Camera pixels are only one color at a time:
GGRR
BBGG
(quad-Bayer; Fujifilm uses a weirder one called X-Trans. And some of them will be missing because they're damaged or are focus pixels.)
And then you still have to do white balance and tone mapping, because your eyes do that and the camera sensor doesn't.
You need to do this if you want to see the image at all, and it involves a lot of subjective choices. The objective auto white balance algorithm usually described is objectively quite bad; for instance it's always described as a single transformation on the image, which doesn't make sense if there are multiple light sources.
The reason you'd want to render humans differently in the image is that a) if you don't get skin tones just right they'll look like corpses b) in real life you can choose to focus on a subject in a scene and this will cause them to appear brighter (because your eyes will adapt to them) but in an image there isn't that flexibility and so it helps to guess what the foreground of the image is and expose for that.

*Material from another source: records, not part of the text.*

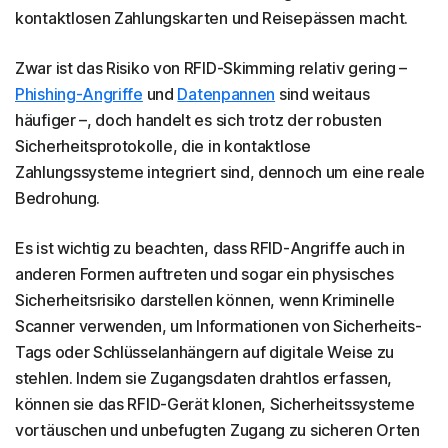
kontaktlosen Zahlungskarten und Reisepässen macht.
Zwar ist das Risiko von RFID-Skimming relativ gering –
Phishing-Angriffe
und
Datenpannen
sind weitaus
häufiger –, doch handelt es sich trotz der robusten
Sicherheitsprotokolle, die in kontaktlose
Zahlungssysteme integriert sind, dennoch um eine reale
Bedrohung.
Es ist wichtig zu beachten, dass RFID-Angriffe auch in
anderen Formen auftreten und sogar ein physisches
Sicherheitsrisiko darstellen können, wenn Kriminelle
Scanner verwenden, um Informationen von Sicherheits-
Tags oder Schlüsselanhängern auf digitale Weise zu
stehlen. Indem sie Zugangsdaten drahtlos erfassen,
können sie das RFID-Gerät klonen, Sicherheitssysteme
vortäuschen und unbefugten Zugang zu sicheren Orten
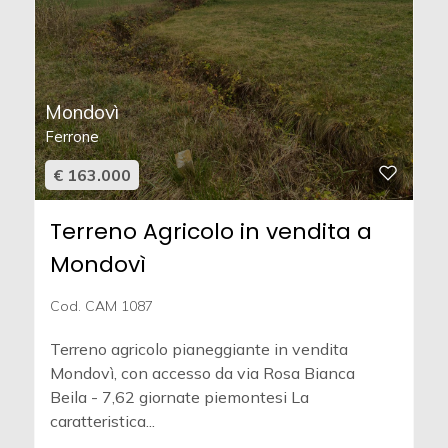
Mondovì
Ferrone
€ 163.000
Terreno Agricolo in vendita a
Mondovì
Cod. CAM 1087
Terreno agricolo pianeggiante in vendita 
Mondovì, con accesso da via Rosa Bianca 
Beila - 7,62 giornate piemontesi La
caratteristica...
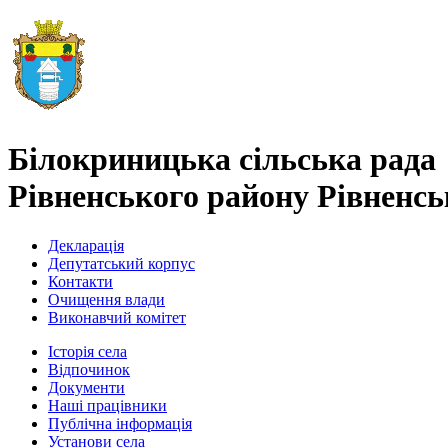
Білокриницька сільська рада
Рівненського району Рівненськ
Декларація
Депутатський корпус
Контакти
Очищення влади
Виконавчий комітет
Історія села
Відпочинок
Документи
Наші працівники
Публічна інформація
Установи села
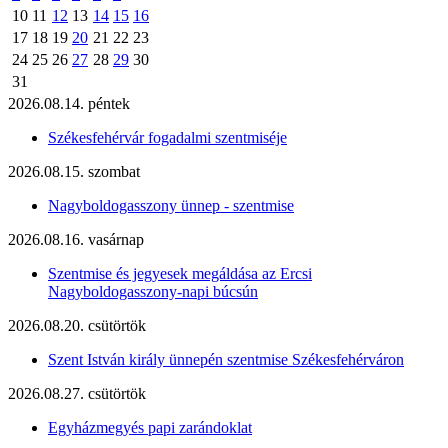
10
11
12
13
14
15
16
17
18
19
20
21
22
23
24
25
26
27
28
29
30
31
2026.08.14. péntek
Székesfehérvár fogadalmi szentmiséje
2026.08.15. szombat
Nagyboldogasszony ünnep - szentmise
2026.08.16. vasárnap
Szentmise és jegyesek megáldása az Ercsi
Nagyboldogasszony-napi búcsún
2026.08.20. csütörtök
Szent István király ünnepén szentmise Székesfehérváron
2026.08.27. csütörtök
Egyházmegyés papi zarándoklat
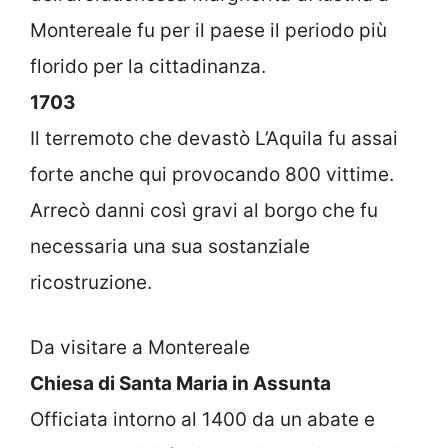
Montereale fu per il paese il periodo più
florido per la cittadinanza.
1703
Il terremoto che devastò L’Aquila fu assai
forte anche qui provocando 800 vittime.
Arrecò danni così gravi al borgo che fu
necessaria una sua sostanziale
ricostruzione.
Da visitare a Montereale
Chiesa di Santa Maria in Assunta
Officiata intorno al 1400 da un abate e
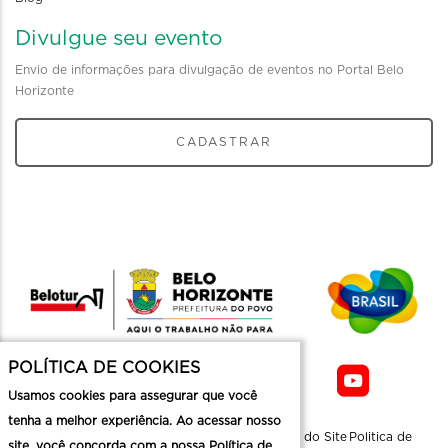
Divulgue seu evento
Envio de informações para divulgação de eventos no Portal Belo
Horizonte
CADASTRAR
POLÍTICA DE COOKIES
Usamos cookies para assegurar que você
tenha a melhor experiência. Ao acessar nosso
Sobre a
Contato
Informaçoes
Mapa do Site
Politica de
site, você concorda com a nossa Política de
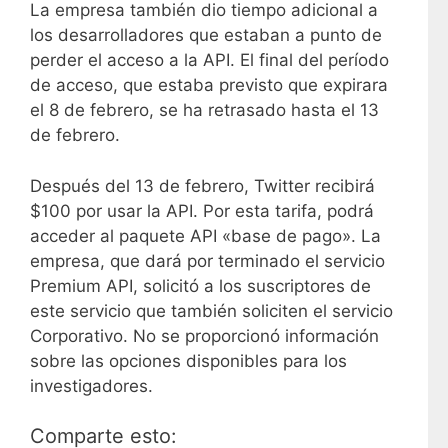
La empresa también dio tiempo adicional a
los desarrolladores que estaban a punto de
perder el acceso a la API. El final del período
de acceso, que estaba previsto que expirara
el 8 de febrero, se ha retrasado hasta el 13
de febrero.
Después del 13 de febrero, Twitter recibirá
$100 por usar la API. Por esta tarifa, podrá
acceder al paquete API «base de pago». La
empresa, que dará por terminado el servicio
Premium API, solicitó a los suscriptores de
este servicio que también soliciten el servicio
Corporativo. No se proporcionó información
sobre las opciones disponibles para los
investigadores.
Comparte esto:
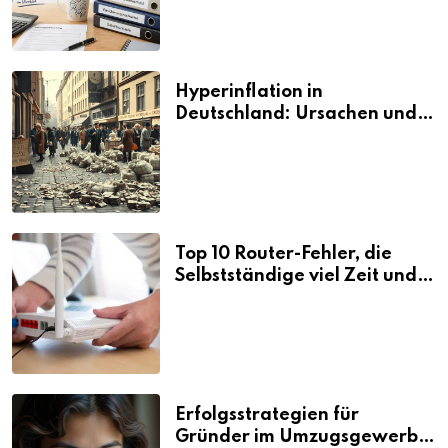
Hyperinflation in
Deutschland: Ursachen und
Folgen
Top 10 Router-Fehler, die
Selbstständige viel Zeit und
Nerven kosten
Erfolgsstrategien für
Gründer im Umzugsgewerbe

I forgot to say recent iPhone cameras let you turn off the sharpening effects anyway, just move the photographic style control down to Natural. It is true that the sharpening is kind of bad. This is because someone taught everyone that digital images are bandlimited so they use frequency-based sharpening algorithms, but they aren't, so those just give you ringing artifacts. For some reason nobody knows about warp-sharpen anymore.